Task directions: Drop every picture, then print the rest of the listing exactly as given.

++++

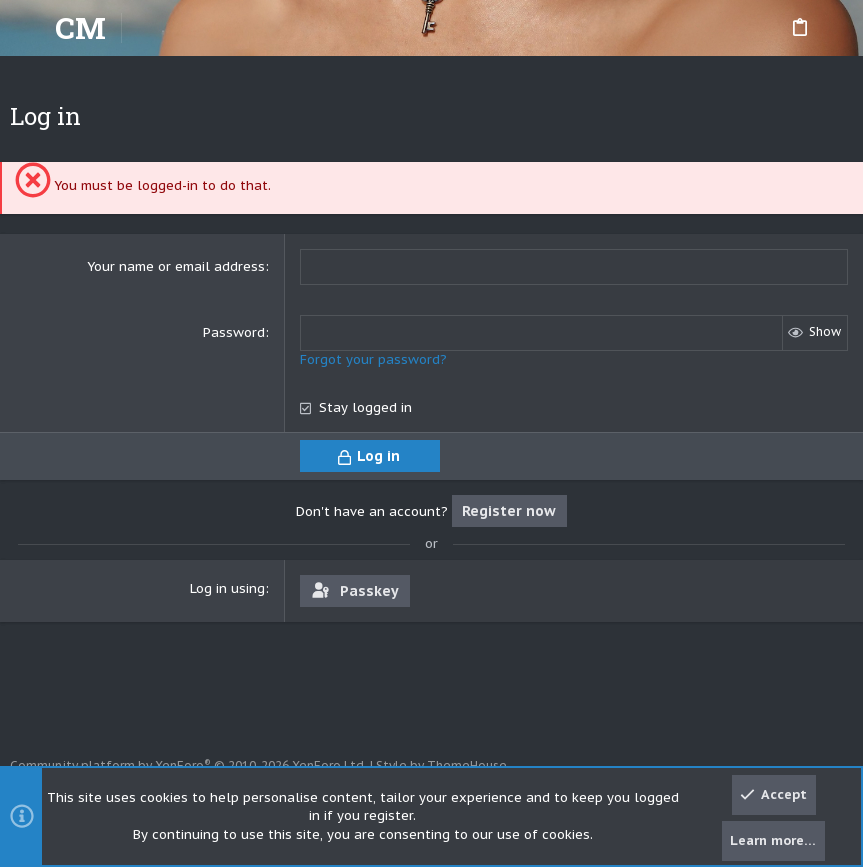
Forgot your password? (373, 359)
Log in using (227, 588)
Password (234, 332)
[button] (30, 28)
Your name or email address (176, 266)
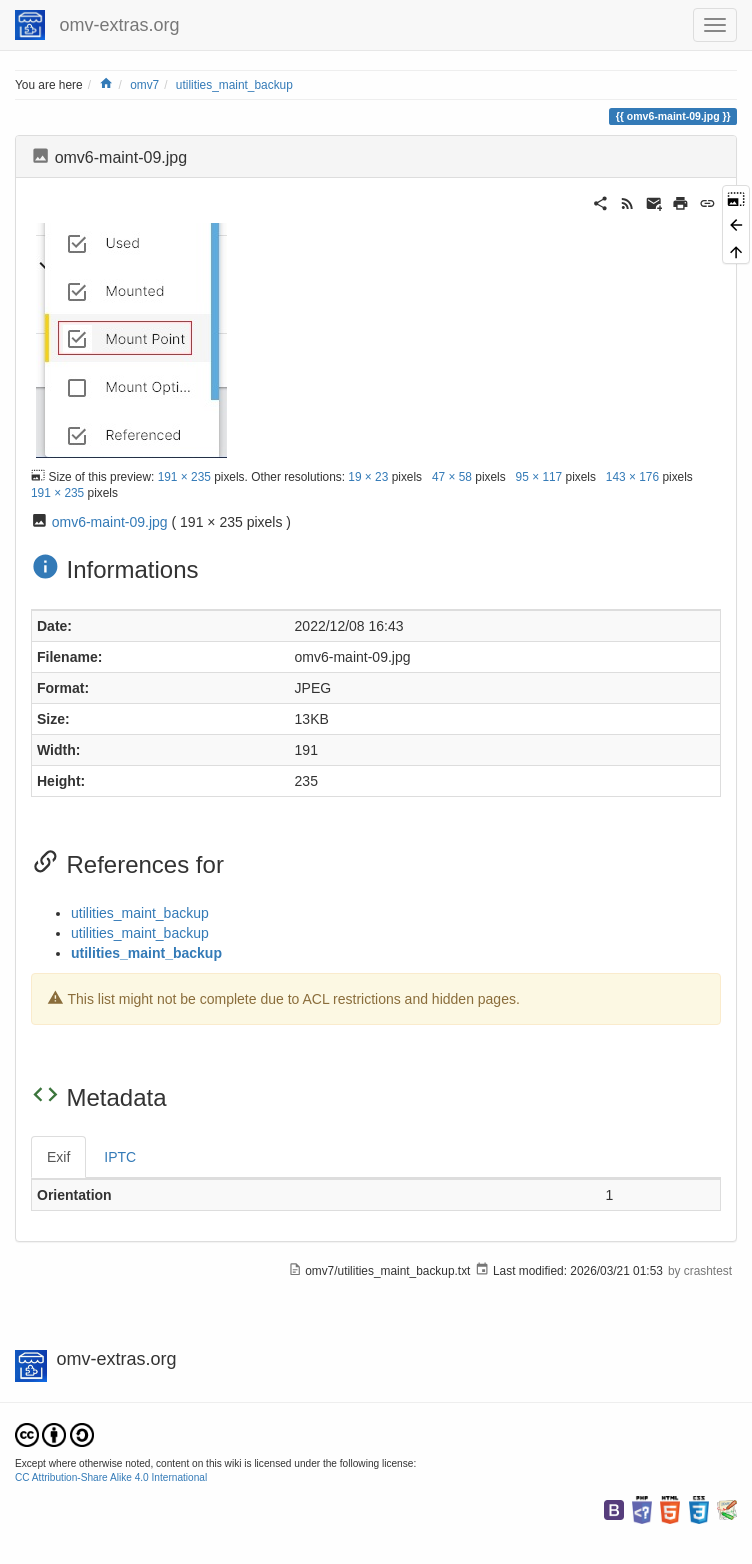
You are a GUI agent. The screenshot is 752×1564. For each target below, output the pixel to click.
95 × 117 (539, 476)
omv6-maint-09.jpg (110, 522)
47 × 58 (452, 476)
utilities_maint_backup (234, 85)
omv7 (144, 85)
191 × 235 (184, 476)
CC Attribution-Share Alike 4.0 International (111, 1477)
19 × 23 (368, 476)
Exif (58, 1157)
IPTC (120, 1157)
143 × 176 (632, 476)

++++

Answer to this exercise:
Forgot your password? (373, 359)
Log in using (227, 588)
Password (234, 332)
[button] (30, 28)
Your name or email address (176, 266)
You are a GUI agent. The screenshot is 752×1564. For each target below, output the pixel to click.
95 × 117 (539, 476)
omv6-maint-09.jpg (110, 522)
47 × 58 (452, 476)
utilities_maint_backup (234, 85)
omv7 (144, 85)
191 × 235 (184, 476)
CC Attribution-Share Alike 4.0 International (111, 1477)
19 × 23 (368, 476)
Exif (58, 1157)
IPTC (120, 1157)
143 × 176 (632, 476)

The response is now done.